Thursday, December 3, 2009

Self Righteous Anger

I'm interested in the process of my own defensiveness and anger. It's probably best to call this "self righteous anger". I notice that I do good things that I get rewarded for and are expected of me, such as my job. But in addition to do the basic work I do a whole lot more than is necessary or expected of me. Though increasingly the government or employers expectations are impossible and at variance with the clients who pay the government to pay me. I have many masters and trying to please them all is a gargantuan task . So the expectations are a problem.

Similiarly however I will generously contribute my time in a voluntary position or participate in group membership activities rather than just accepting the benefits of being there without contributing. I'm what is known as a 'giver'. I belong to a church and support charities and generally am thought of and think of myself as a good guy albeit irritating, opinionated and unconventional.

What upsets me is not when someone questions work I'm being paid for or asks that I do something in that realm that would serve them more, but rather it's in this other realm, that area where I'm already a 'giver', already 'serving above and beyond the call of duty', doing more than 'chasing the blessed buck."

My immediate reaction in that world is , "Don't they know I'm doing this for free? Don't they know how much I give? How dare they criticize my generosity and my charity." In a way I don't expect pay but am partly looking for thanks and appreciation. I'm hypersensitive to criticism. I'm thin skinned. Yet, I think of myself as tough and chose to work in what I was told and indeed turned out to be the most 'thankless' jobs. I also liked the idea that 'anonymous' giving is the least egotistical so I often played down the giving I did and have not sought accolades for my generosity. I figured God was taking care of that however I 'didn't expect to get criticized.'

So I want to whack the offensive little mealy moused critical person but can't because that would spoil my good guy image. I often think in fleeting thoughts how I could discretely dispose of the critic and not get caught. Anonymous giving back in a different sense. Then fed up, I want to walk away and let the organization, fellowship, project or whatever it is I've been contributing to 'suffer'. I want the imaginary 'group' /'audience" to see that they had a choice, the generous giving, kind, handsome, smart , great me or the little critical shit who usually doesn't do anything but tear down, the prick.
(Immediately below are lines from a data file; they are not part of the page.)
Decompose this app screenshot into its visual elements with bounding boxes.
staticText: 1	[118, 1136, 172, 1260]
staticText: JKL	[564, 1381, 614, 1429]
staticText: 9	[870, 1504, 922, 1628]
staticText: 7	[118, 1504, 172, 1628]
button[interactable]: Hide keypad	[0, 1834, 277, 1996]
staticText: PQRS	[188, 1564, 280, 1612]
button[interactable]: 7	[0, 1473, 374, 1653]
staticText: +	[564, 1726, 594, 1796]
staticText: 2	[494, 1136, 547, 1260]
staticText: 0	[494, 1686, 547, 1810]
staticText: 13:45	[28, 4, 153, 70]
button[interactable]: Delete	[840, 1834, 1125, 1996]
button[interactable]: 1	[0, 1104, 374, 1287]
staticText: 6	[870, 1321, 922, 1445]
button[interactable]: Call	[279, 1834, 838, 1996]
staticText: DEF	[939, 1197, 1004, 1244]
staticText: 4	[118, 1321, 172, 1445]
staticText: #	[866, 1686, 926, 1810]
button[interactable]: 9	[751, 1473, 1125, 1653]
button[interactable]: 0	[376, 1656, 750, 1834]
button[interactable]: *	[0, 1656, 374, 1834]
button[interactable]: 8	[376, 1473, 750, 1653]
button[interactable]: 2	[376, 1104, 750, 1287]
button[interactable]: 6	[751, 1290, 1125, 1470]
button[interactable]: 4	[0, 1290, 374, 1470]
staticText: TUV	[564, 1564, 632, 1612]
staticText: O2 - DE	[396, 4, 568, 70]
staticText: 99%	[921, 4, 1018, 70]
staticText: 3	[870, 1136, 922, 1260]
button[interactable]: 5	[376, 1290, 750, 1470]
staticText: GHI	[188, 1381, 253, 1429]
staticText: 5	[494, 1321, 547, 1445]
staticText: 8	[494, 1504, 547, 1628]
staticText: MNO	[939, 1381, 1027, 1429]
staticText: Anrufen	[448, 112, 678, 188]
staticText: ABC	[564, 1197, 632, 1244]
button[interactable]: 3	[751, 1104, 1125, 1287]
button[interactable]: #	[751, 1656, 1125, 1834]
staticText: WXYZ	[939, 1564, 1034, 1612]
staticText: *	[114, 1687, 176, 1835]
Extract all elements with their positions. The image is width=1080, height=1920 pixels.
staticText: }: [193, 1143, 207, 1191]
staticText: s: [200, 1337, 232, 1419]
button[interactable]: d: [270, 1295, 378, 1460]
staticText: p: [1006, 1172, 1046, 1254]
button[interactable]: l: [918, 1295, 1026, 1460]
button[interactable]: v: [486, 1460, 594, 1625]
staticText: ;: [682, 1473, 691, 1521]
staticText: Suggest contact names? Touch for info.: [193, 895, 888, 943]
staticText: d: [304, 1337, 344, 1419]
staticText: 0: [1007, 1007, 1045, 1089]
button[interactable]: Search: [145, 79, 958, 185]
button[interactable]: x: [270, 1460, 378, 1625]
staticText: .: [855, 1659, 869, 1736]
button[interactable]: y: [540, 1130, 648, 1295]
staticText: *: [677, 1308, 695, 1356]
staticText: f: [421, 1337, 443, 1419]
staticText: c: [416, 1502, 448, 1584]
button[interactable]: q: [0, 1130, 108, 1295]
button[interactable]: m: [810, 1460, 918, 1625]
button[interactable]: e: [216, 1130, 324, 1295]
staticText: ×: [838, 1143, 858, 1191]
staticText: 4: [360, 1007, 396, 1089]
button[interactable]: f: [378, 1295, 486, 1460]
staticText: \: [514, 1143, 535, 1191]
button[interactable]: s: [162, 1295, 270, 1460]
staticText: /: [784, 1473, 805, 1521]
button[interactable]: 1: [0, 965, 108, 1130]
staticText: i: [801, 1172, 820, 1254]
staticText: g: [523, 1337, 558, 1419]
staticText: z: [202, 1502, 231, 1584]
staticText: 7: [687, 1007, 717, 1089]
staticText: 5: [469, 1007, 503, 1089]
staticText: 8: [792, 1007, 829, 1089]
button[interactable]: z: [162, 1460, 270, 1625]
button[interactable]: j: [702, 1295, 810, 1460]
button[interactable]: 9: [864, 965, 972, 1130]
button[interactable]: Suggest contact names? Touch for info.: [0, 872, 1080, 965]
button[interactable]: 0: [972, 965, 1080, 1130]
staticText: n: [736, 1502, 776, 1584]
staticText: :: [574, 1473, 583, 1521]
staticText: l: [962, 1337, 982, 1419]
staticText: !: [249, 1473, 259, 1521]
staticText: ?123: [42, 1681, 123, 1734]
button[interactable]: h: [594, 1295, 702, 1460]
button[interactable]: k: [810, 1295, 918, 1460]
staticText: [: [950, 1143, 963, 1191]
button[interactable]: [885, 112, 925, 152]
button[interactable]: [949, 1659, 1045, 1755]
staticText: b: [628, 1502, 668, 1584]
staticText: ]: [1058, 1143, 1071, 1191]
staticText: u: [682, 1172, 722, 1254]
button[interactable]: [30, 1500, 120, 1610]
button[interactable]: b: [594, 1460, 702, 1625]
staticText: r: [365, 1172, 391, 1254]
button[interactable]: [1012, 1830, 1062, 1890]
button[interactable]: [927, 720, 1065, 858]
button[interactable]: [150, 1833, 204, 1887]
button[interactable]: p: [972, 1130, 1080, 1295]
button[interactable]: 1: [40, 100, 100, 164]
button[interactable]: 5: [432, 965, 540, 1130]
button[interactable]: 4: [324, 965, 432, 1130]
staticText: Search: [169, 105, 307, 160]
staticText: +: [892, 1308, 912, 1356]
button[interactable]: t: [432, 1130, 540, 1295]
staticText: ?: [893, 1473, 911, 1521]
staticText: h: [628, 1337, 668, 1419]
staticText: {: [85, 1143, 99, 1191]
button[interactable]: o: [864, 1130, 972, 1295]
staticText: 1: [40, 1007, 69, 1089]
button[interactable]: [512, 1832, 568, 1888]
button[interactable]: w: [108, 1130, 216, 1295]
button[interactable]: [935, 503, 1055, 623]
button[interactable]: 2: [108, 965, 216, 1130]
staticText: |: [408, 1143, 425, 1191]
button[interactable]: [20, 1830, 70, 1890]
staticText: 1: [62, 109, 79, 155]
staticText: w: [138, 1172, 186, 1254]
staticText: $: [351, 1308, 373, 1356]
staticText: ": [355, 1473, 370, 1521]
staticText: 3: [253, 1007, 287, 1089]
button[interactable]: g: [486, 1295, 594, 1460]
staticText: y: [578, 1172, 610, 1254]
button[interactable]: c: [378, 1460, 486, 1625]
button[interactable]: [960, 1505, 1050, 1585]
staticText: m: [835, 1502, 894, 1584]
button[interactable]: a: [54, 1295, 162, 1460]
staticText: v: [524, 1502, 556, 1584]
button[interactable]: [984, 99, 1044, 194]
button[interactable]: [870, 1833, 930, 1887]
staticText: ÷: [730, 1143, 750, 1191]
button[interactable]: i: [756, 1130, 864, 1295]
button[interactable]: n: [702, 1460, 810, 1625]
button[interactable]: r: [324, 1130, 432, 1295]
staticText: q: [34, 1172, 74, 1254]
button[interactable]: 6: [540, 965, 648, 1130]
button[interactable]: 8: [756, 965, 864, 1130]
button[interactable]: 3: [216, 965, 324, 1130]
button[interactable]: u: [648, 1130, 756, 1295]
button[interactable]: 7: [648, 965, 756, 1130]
Now I can't see antecedents in my family but I certainly see evidence of this pride in my adolescent behavior. I organized charities like carole singing at Christmas, fund raising, and coffee shops for YMCA and YWCA and various church basements. I also started improvisation theatre groups and in medical school organized 'non profit' contributions by doctors to various activities, volunteered as editor for magazines, contributed much writing for free, sat on committees and generally was very much one of that small percentage of people who participate and do the 'work' of community and society. Interestingly I don't do as much of this anymore. It speaks to the pouting ego, arrogance, self pity, and righteous anger, and thin skin.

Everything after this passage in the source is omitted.